I don’t know nearly as much about the years following the fall of Communism in the Soviet Union as I would like to. I know the basics: that Yeltsin won against Gorbachev and instituted free market reforms, and I know that most state industries came under the control of former Communist Party members, and it’s quite obvious that some sort of alliance between the secret police and organized crime formed. But in the most recent issue of Dissent, Schlomo Avineri lays out the three stages of post-communism in the kind of neat formulation that’s either stolen from academics or is bound to be stolen by academics (like me!) The article is here. Some choice quotes from the first few pages:
The Soviet Union had no Lech Walesas or Vaclav Havels. No former dissidents or prisoners became ministers or presidents in Moscow, in contrast to Warsaw, Budapest, and Prague. Instead, there was an internal bureaucratic shift in the Kremlin. “Reformers” defeated “hard-liners.” The Baltic countries and also—up to a point—Georgia were different, however, because in them dissidents did take office. In Moscow, it was a new cadre of bureaucrats that oversaw reforms. […]
[….] Being anticommunist did not automatically mean being a democrat. The victorious anticommunist camps of 1989 were made up of democrats and liberals, social democrats and conservatives, nationalists and religious fundamentalists, anti-Russian chauvinists and—yes, frankly—semi-fascists and anti-Semites who sought to expiate (somewhat) their sordid pasts by posing as freedom lovers. […]
[…]Enthusiasm for rapid marketization obscured the impact of reforms on social strata that would suffer from the abolition of some of the safety nets provided by communism: retirees, workers in rust-belt, Soviet-style industries, provincial residents. Not everyone was a winner in the postcommunist paradise.

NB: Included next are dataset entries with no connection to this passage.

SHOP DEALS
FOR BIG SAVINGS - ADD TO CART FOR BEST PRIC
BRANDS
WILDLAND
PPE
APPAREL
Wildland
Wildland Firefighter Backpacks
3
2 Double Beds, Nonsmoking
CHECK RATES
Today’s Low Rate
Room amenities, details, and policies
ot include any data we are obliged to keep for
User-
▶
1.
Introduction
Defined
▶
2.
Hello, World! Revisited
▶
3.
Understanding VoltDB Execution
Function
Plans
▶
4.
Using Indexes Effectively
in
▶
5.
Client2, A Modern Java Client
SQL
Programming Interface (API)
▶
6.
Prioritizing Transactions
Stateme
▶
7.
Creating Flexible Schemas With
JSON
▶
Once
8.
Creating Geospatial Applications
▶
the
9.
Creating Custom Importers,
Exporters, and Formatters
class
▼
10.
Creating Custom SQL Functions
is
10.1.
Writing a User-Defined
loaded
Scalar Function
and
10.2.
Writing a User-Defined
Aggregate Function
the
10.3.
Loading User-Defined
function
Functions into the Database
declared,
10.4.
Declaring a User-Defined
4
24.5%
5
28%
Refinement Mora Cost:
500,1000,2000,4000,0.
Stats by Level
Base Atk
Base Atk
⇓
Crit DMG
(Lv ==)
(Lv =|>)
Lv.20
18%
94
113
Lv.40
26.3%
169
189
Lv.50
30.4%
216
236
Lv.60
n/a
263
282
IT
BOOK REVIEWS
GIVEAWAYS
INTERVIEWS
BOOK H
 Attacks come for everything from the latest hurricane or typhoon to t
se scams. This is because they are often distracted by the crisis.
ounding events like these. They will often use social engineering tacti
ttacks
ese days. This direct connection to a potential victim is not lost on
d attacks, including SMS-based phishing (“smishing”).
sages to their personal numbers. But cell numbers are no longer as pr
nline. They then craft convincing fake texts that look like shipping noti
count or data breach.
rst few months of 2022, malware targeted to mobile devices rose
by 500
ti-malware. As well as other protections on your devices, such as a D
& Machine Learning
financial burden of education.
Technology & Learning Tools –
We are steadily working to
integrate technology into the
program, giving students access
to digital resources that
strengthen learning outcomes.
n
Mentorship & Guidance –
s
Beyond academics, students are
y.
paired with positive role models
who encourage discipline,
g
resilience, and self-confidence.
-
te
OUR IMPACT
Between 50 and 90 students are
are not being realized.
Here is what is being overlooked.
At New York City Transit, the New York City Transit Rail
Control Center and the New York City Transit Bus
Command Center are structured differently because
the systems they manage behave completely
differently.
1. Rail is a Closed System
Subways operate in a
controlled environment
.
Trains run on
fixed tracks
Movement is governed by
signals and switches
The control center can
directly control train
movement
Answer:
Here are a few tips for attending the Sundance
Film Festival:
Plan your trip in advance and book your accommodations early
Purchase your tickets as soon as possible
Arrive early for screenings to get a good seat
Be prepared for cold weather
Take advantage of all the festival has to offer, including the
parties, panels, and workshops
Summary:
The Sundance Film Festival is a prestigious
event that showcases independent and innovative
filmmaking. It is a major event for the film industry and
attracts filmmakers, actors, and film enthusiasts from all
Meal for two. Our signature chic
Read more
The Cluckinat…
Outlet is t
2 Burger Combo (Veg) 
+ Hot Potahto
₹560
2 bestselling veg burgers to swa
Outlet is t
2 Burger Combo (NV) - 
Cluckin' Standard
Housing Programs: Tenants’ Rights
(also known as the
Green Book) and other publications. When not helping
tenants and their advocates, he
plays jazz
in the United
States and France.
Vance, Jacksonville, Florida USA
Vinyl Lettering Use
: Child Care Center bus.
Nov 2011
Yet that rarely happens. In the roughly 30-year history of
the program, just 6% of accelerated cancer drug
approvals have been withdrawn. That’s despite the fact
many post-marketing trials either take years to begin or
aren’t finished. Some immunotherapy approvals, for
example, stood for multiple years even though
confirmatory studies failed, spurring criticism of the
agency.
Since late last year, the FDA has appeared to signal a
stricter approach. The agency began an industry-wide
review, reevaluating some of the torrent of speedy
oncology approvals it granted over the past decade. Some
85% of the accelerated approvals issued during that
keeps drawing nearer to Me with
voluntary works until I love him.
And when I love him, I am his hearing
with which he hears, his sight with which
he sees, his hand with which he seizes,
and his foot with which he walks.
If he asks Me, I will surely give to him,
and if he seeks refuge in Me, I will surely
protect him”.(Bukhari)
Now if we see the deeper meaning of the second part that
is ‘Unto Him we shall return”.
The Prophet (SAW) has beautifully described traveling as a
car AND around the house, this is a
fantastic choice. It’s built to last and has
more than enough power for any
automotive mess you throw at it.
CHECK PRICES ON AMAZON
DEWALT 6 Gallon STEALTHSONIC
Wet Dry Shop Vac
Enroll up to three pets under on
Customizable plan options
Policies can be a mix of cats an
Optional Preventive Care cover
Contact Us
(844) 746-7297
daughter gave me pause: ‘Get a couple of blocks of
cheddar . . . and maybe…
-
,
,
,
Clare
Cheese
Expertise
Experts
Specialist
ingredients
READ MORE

Finally, there are no shortcuts to democracy. It does not emerge overnight, automatically, and it is not enough to have an elite committed to democracy and markets. After all, democracy in countries such as Britain and France took centuries, and the United States needed a civil war to abolish slavery and another century to enfranchise fully its black population. The political histories of Germany, Italy, and Spain show how complex, tortuous, and sometimes murderous the transformation toward democracy can be.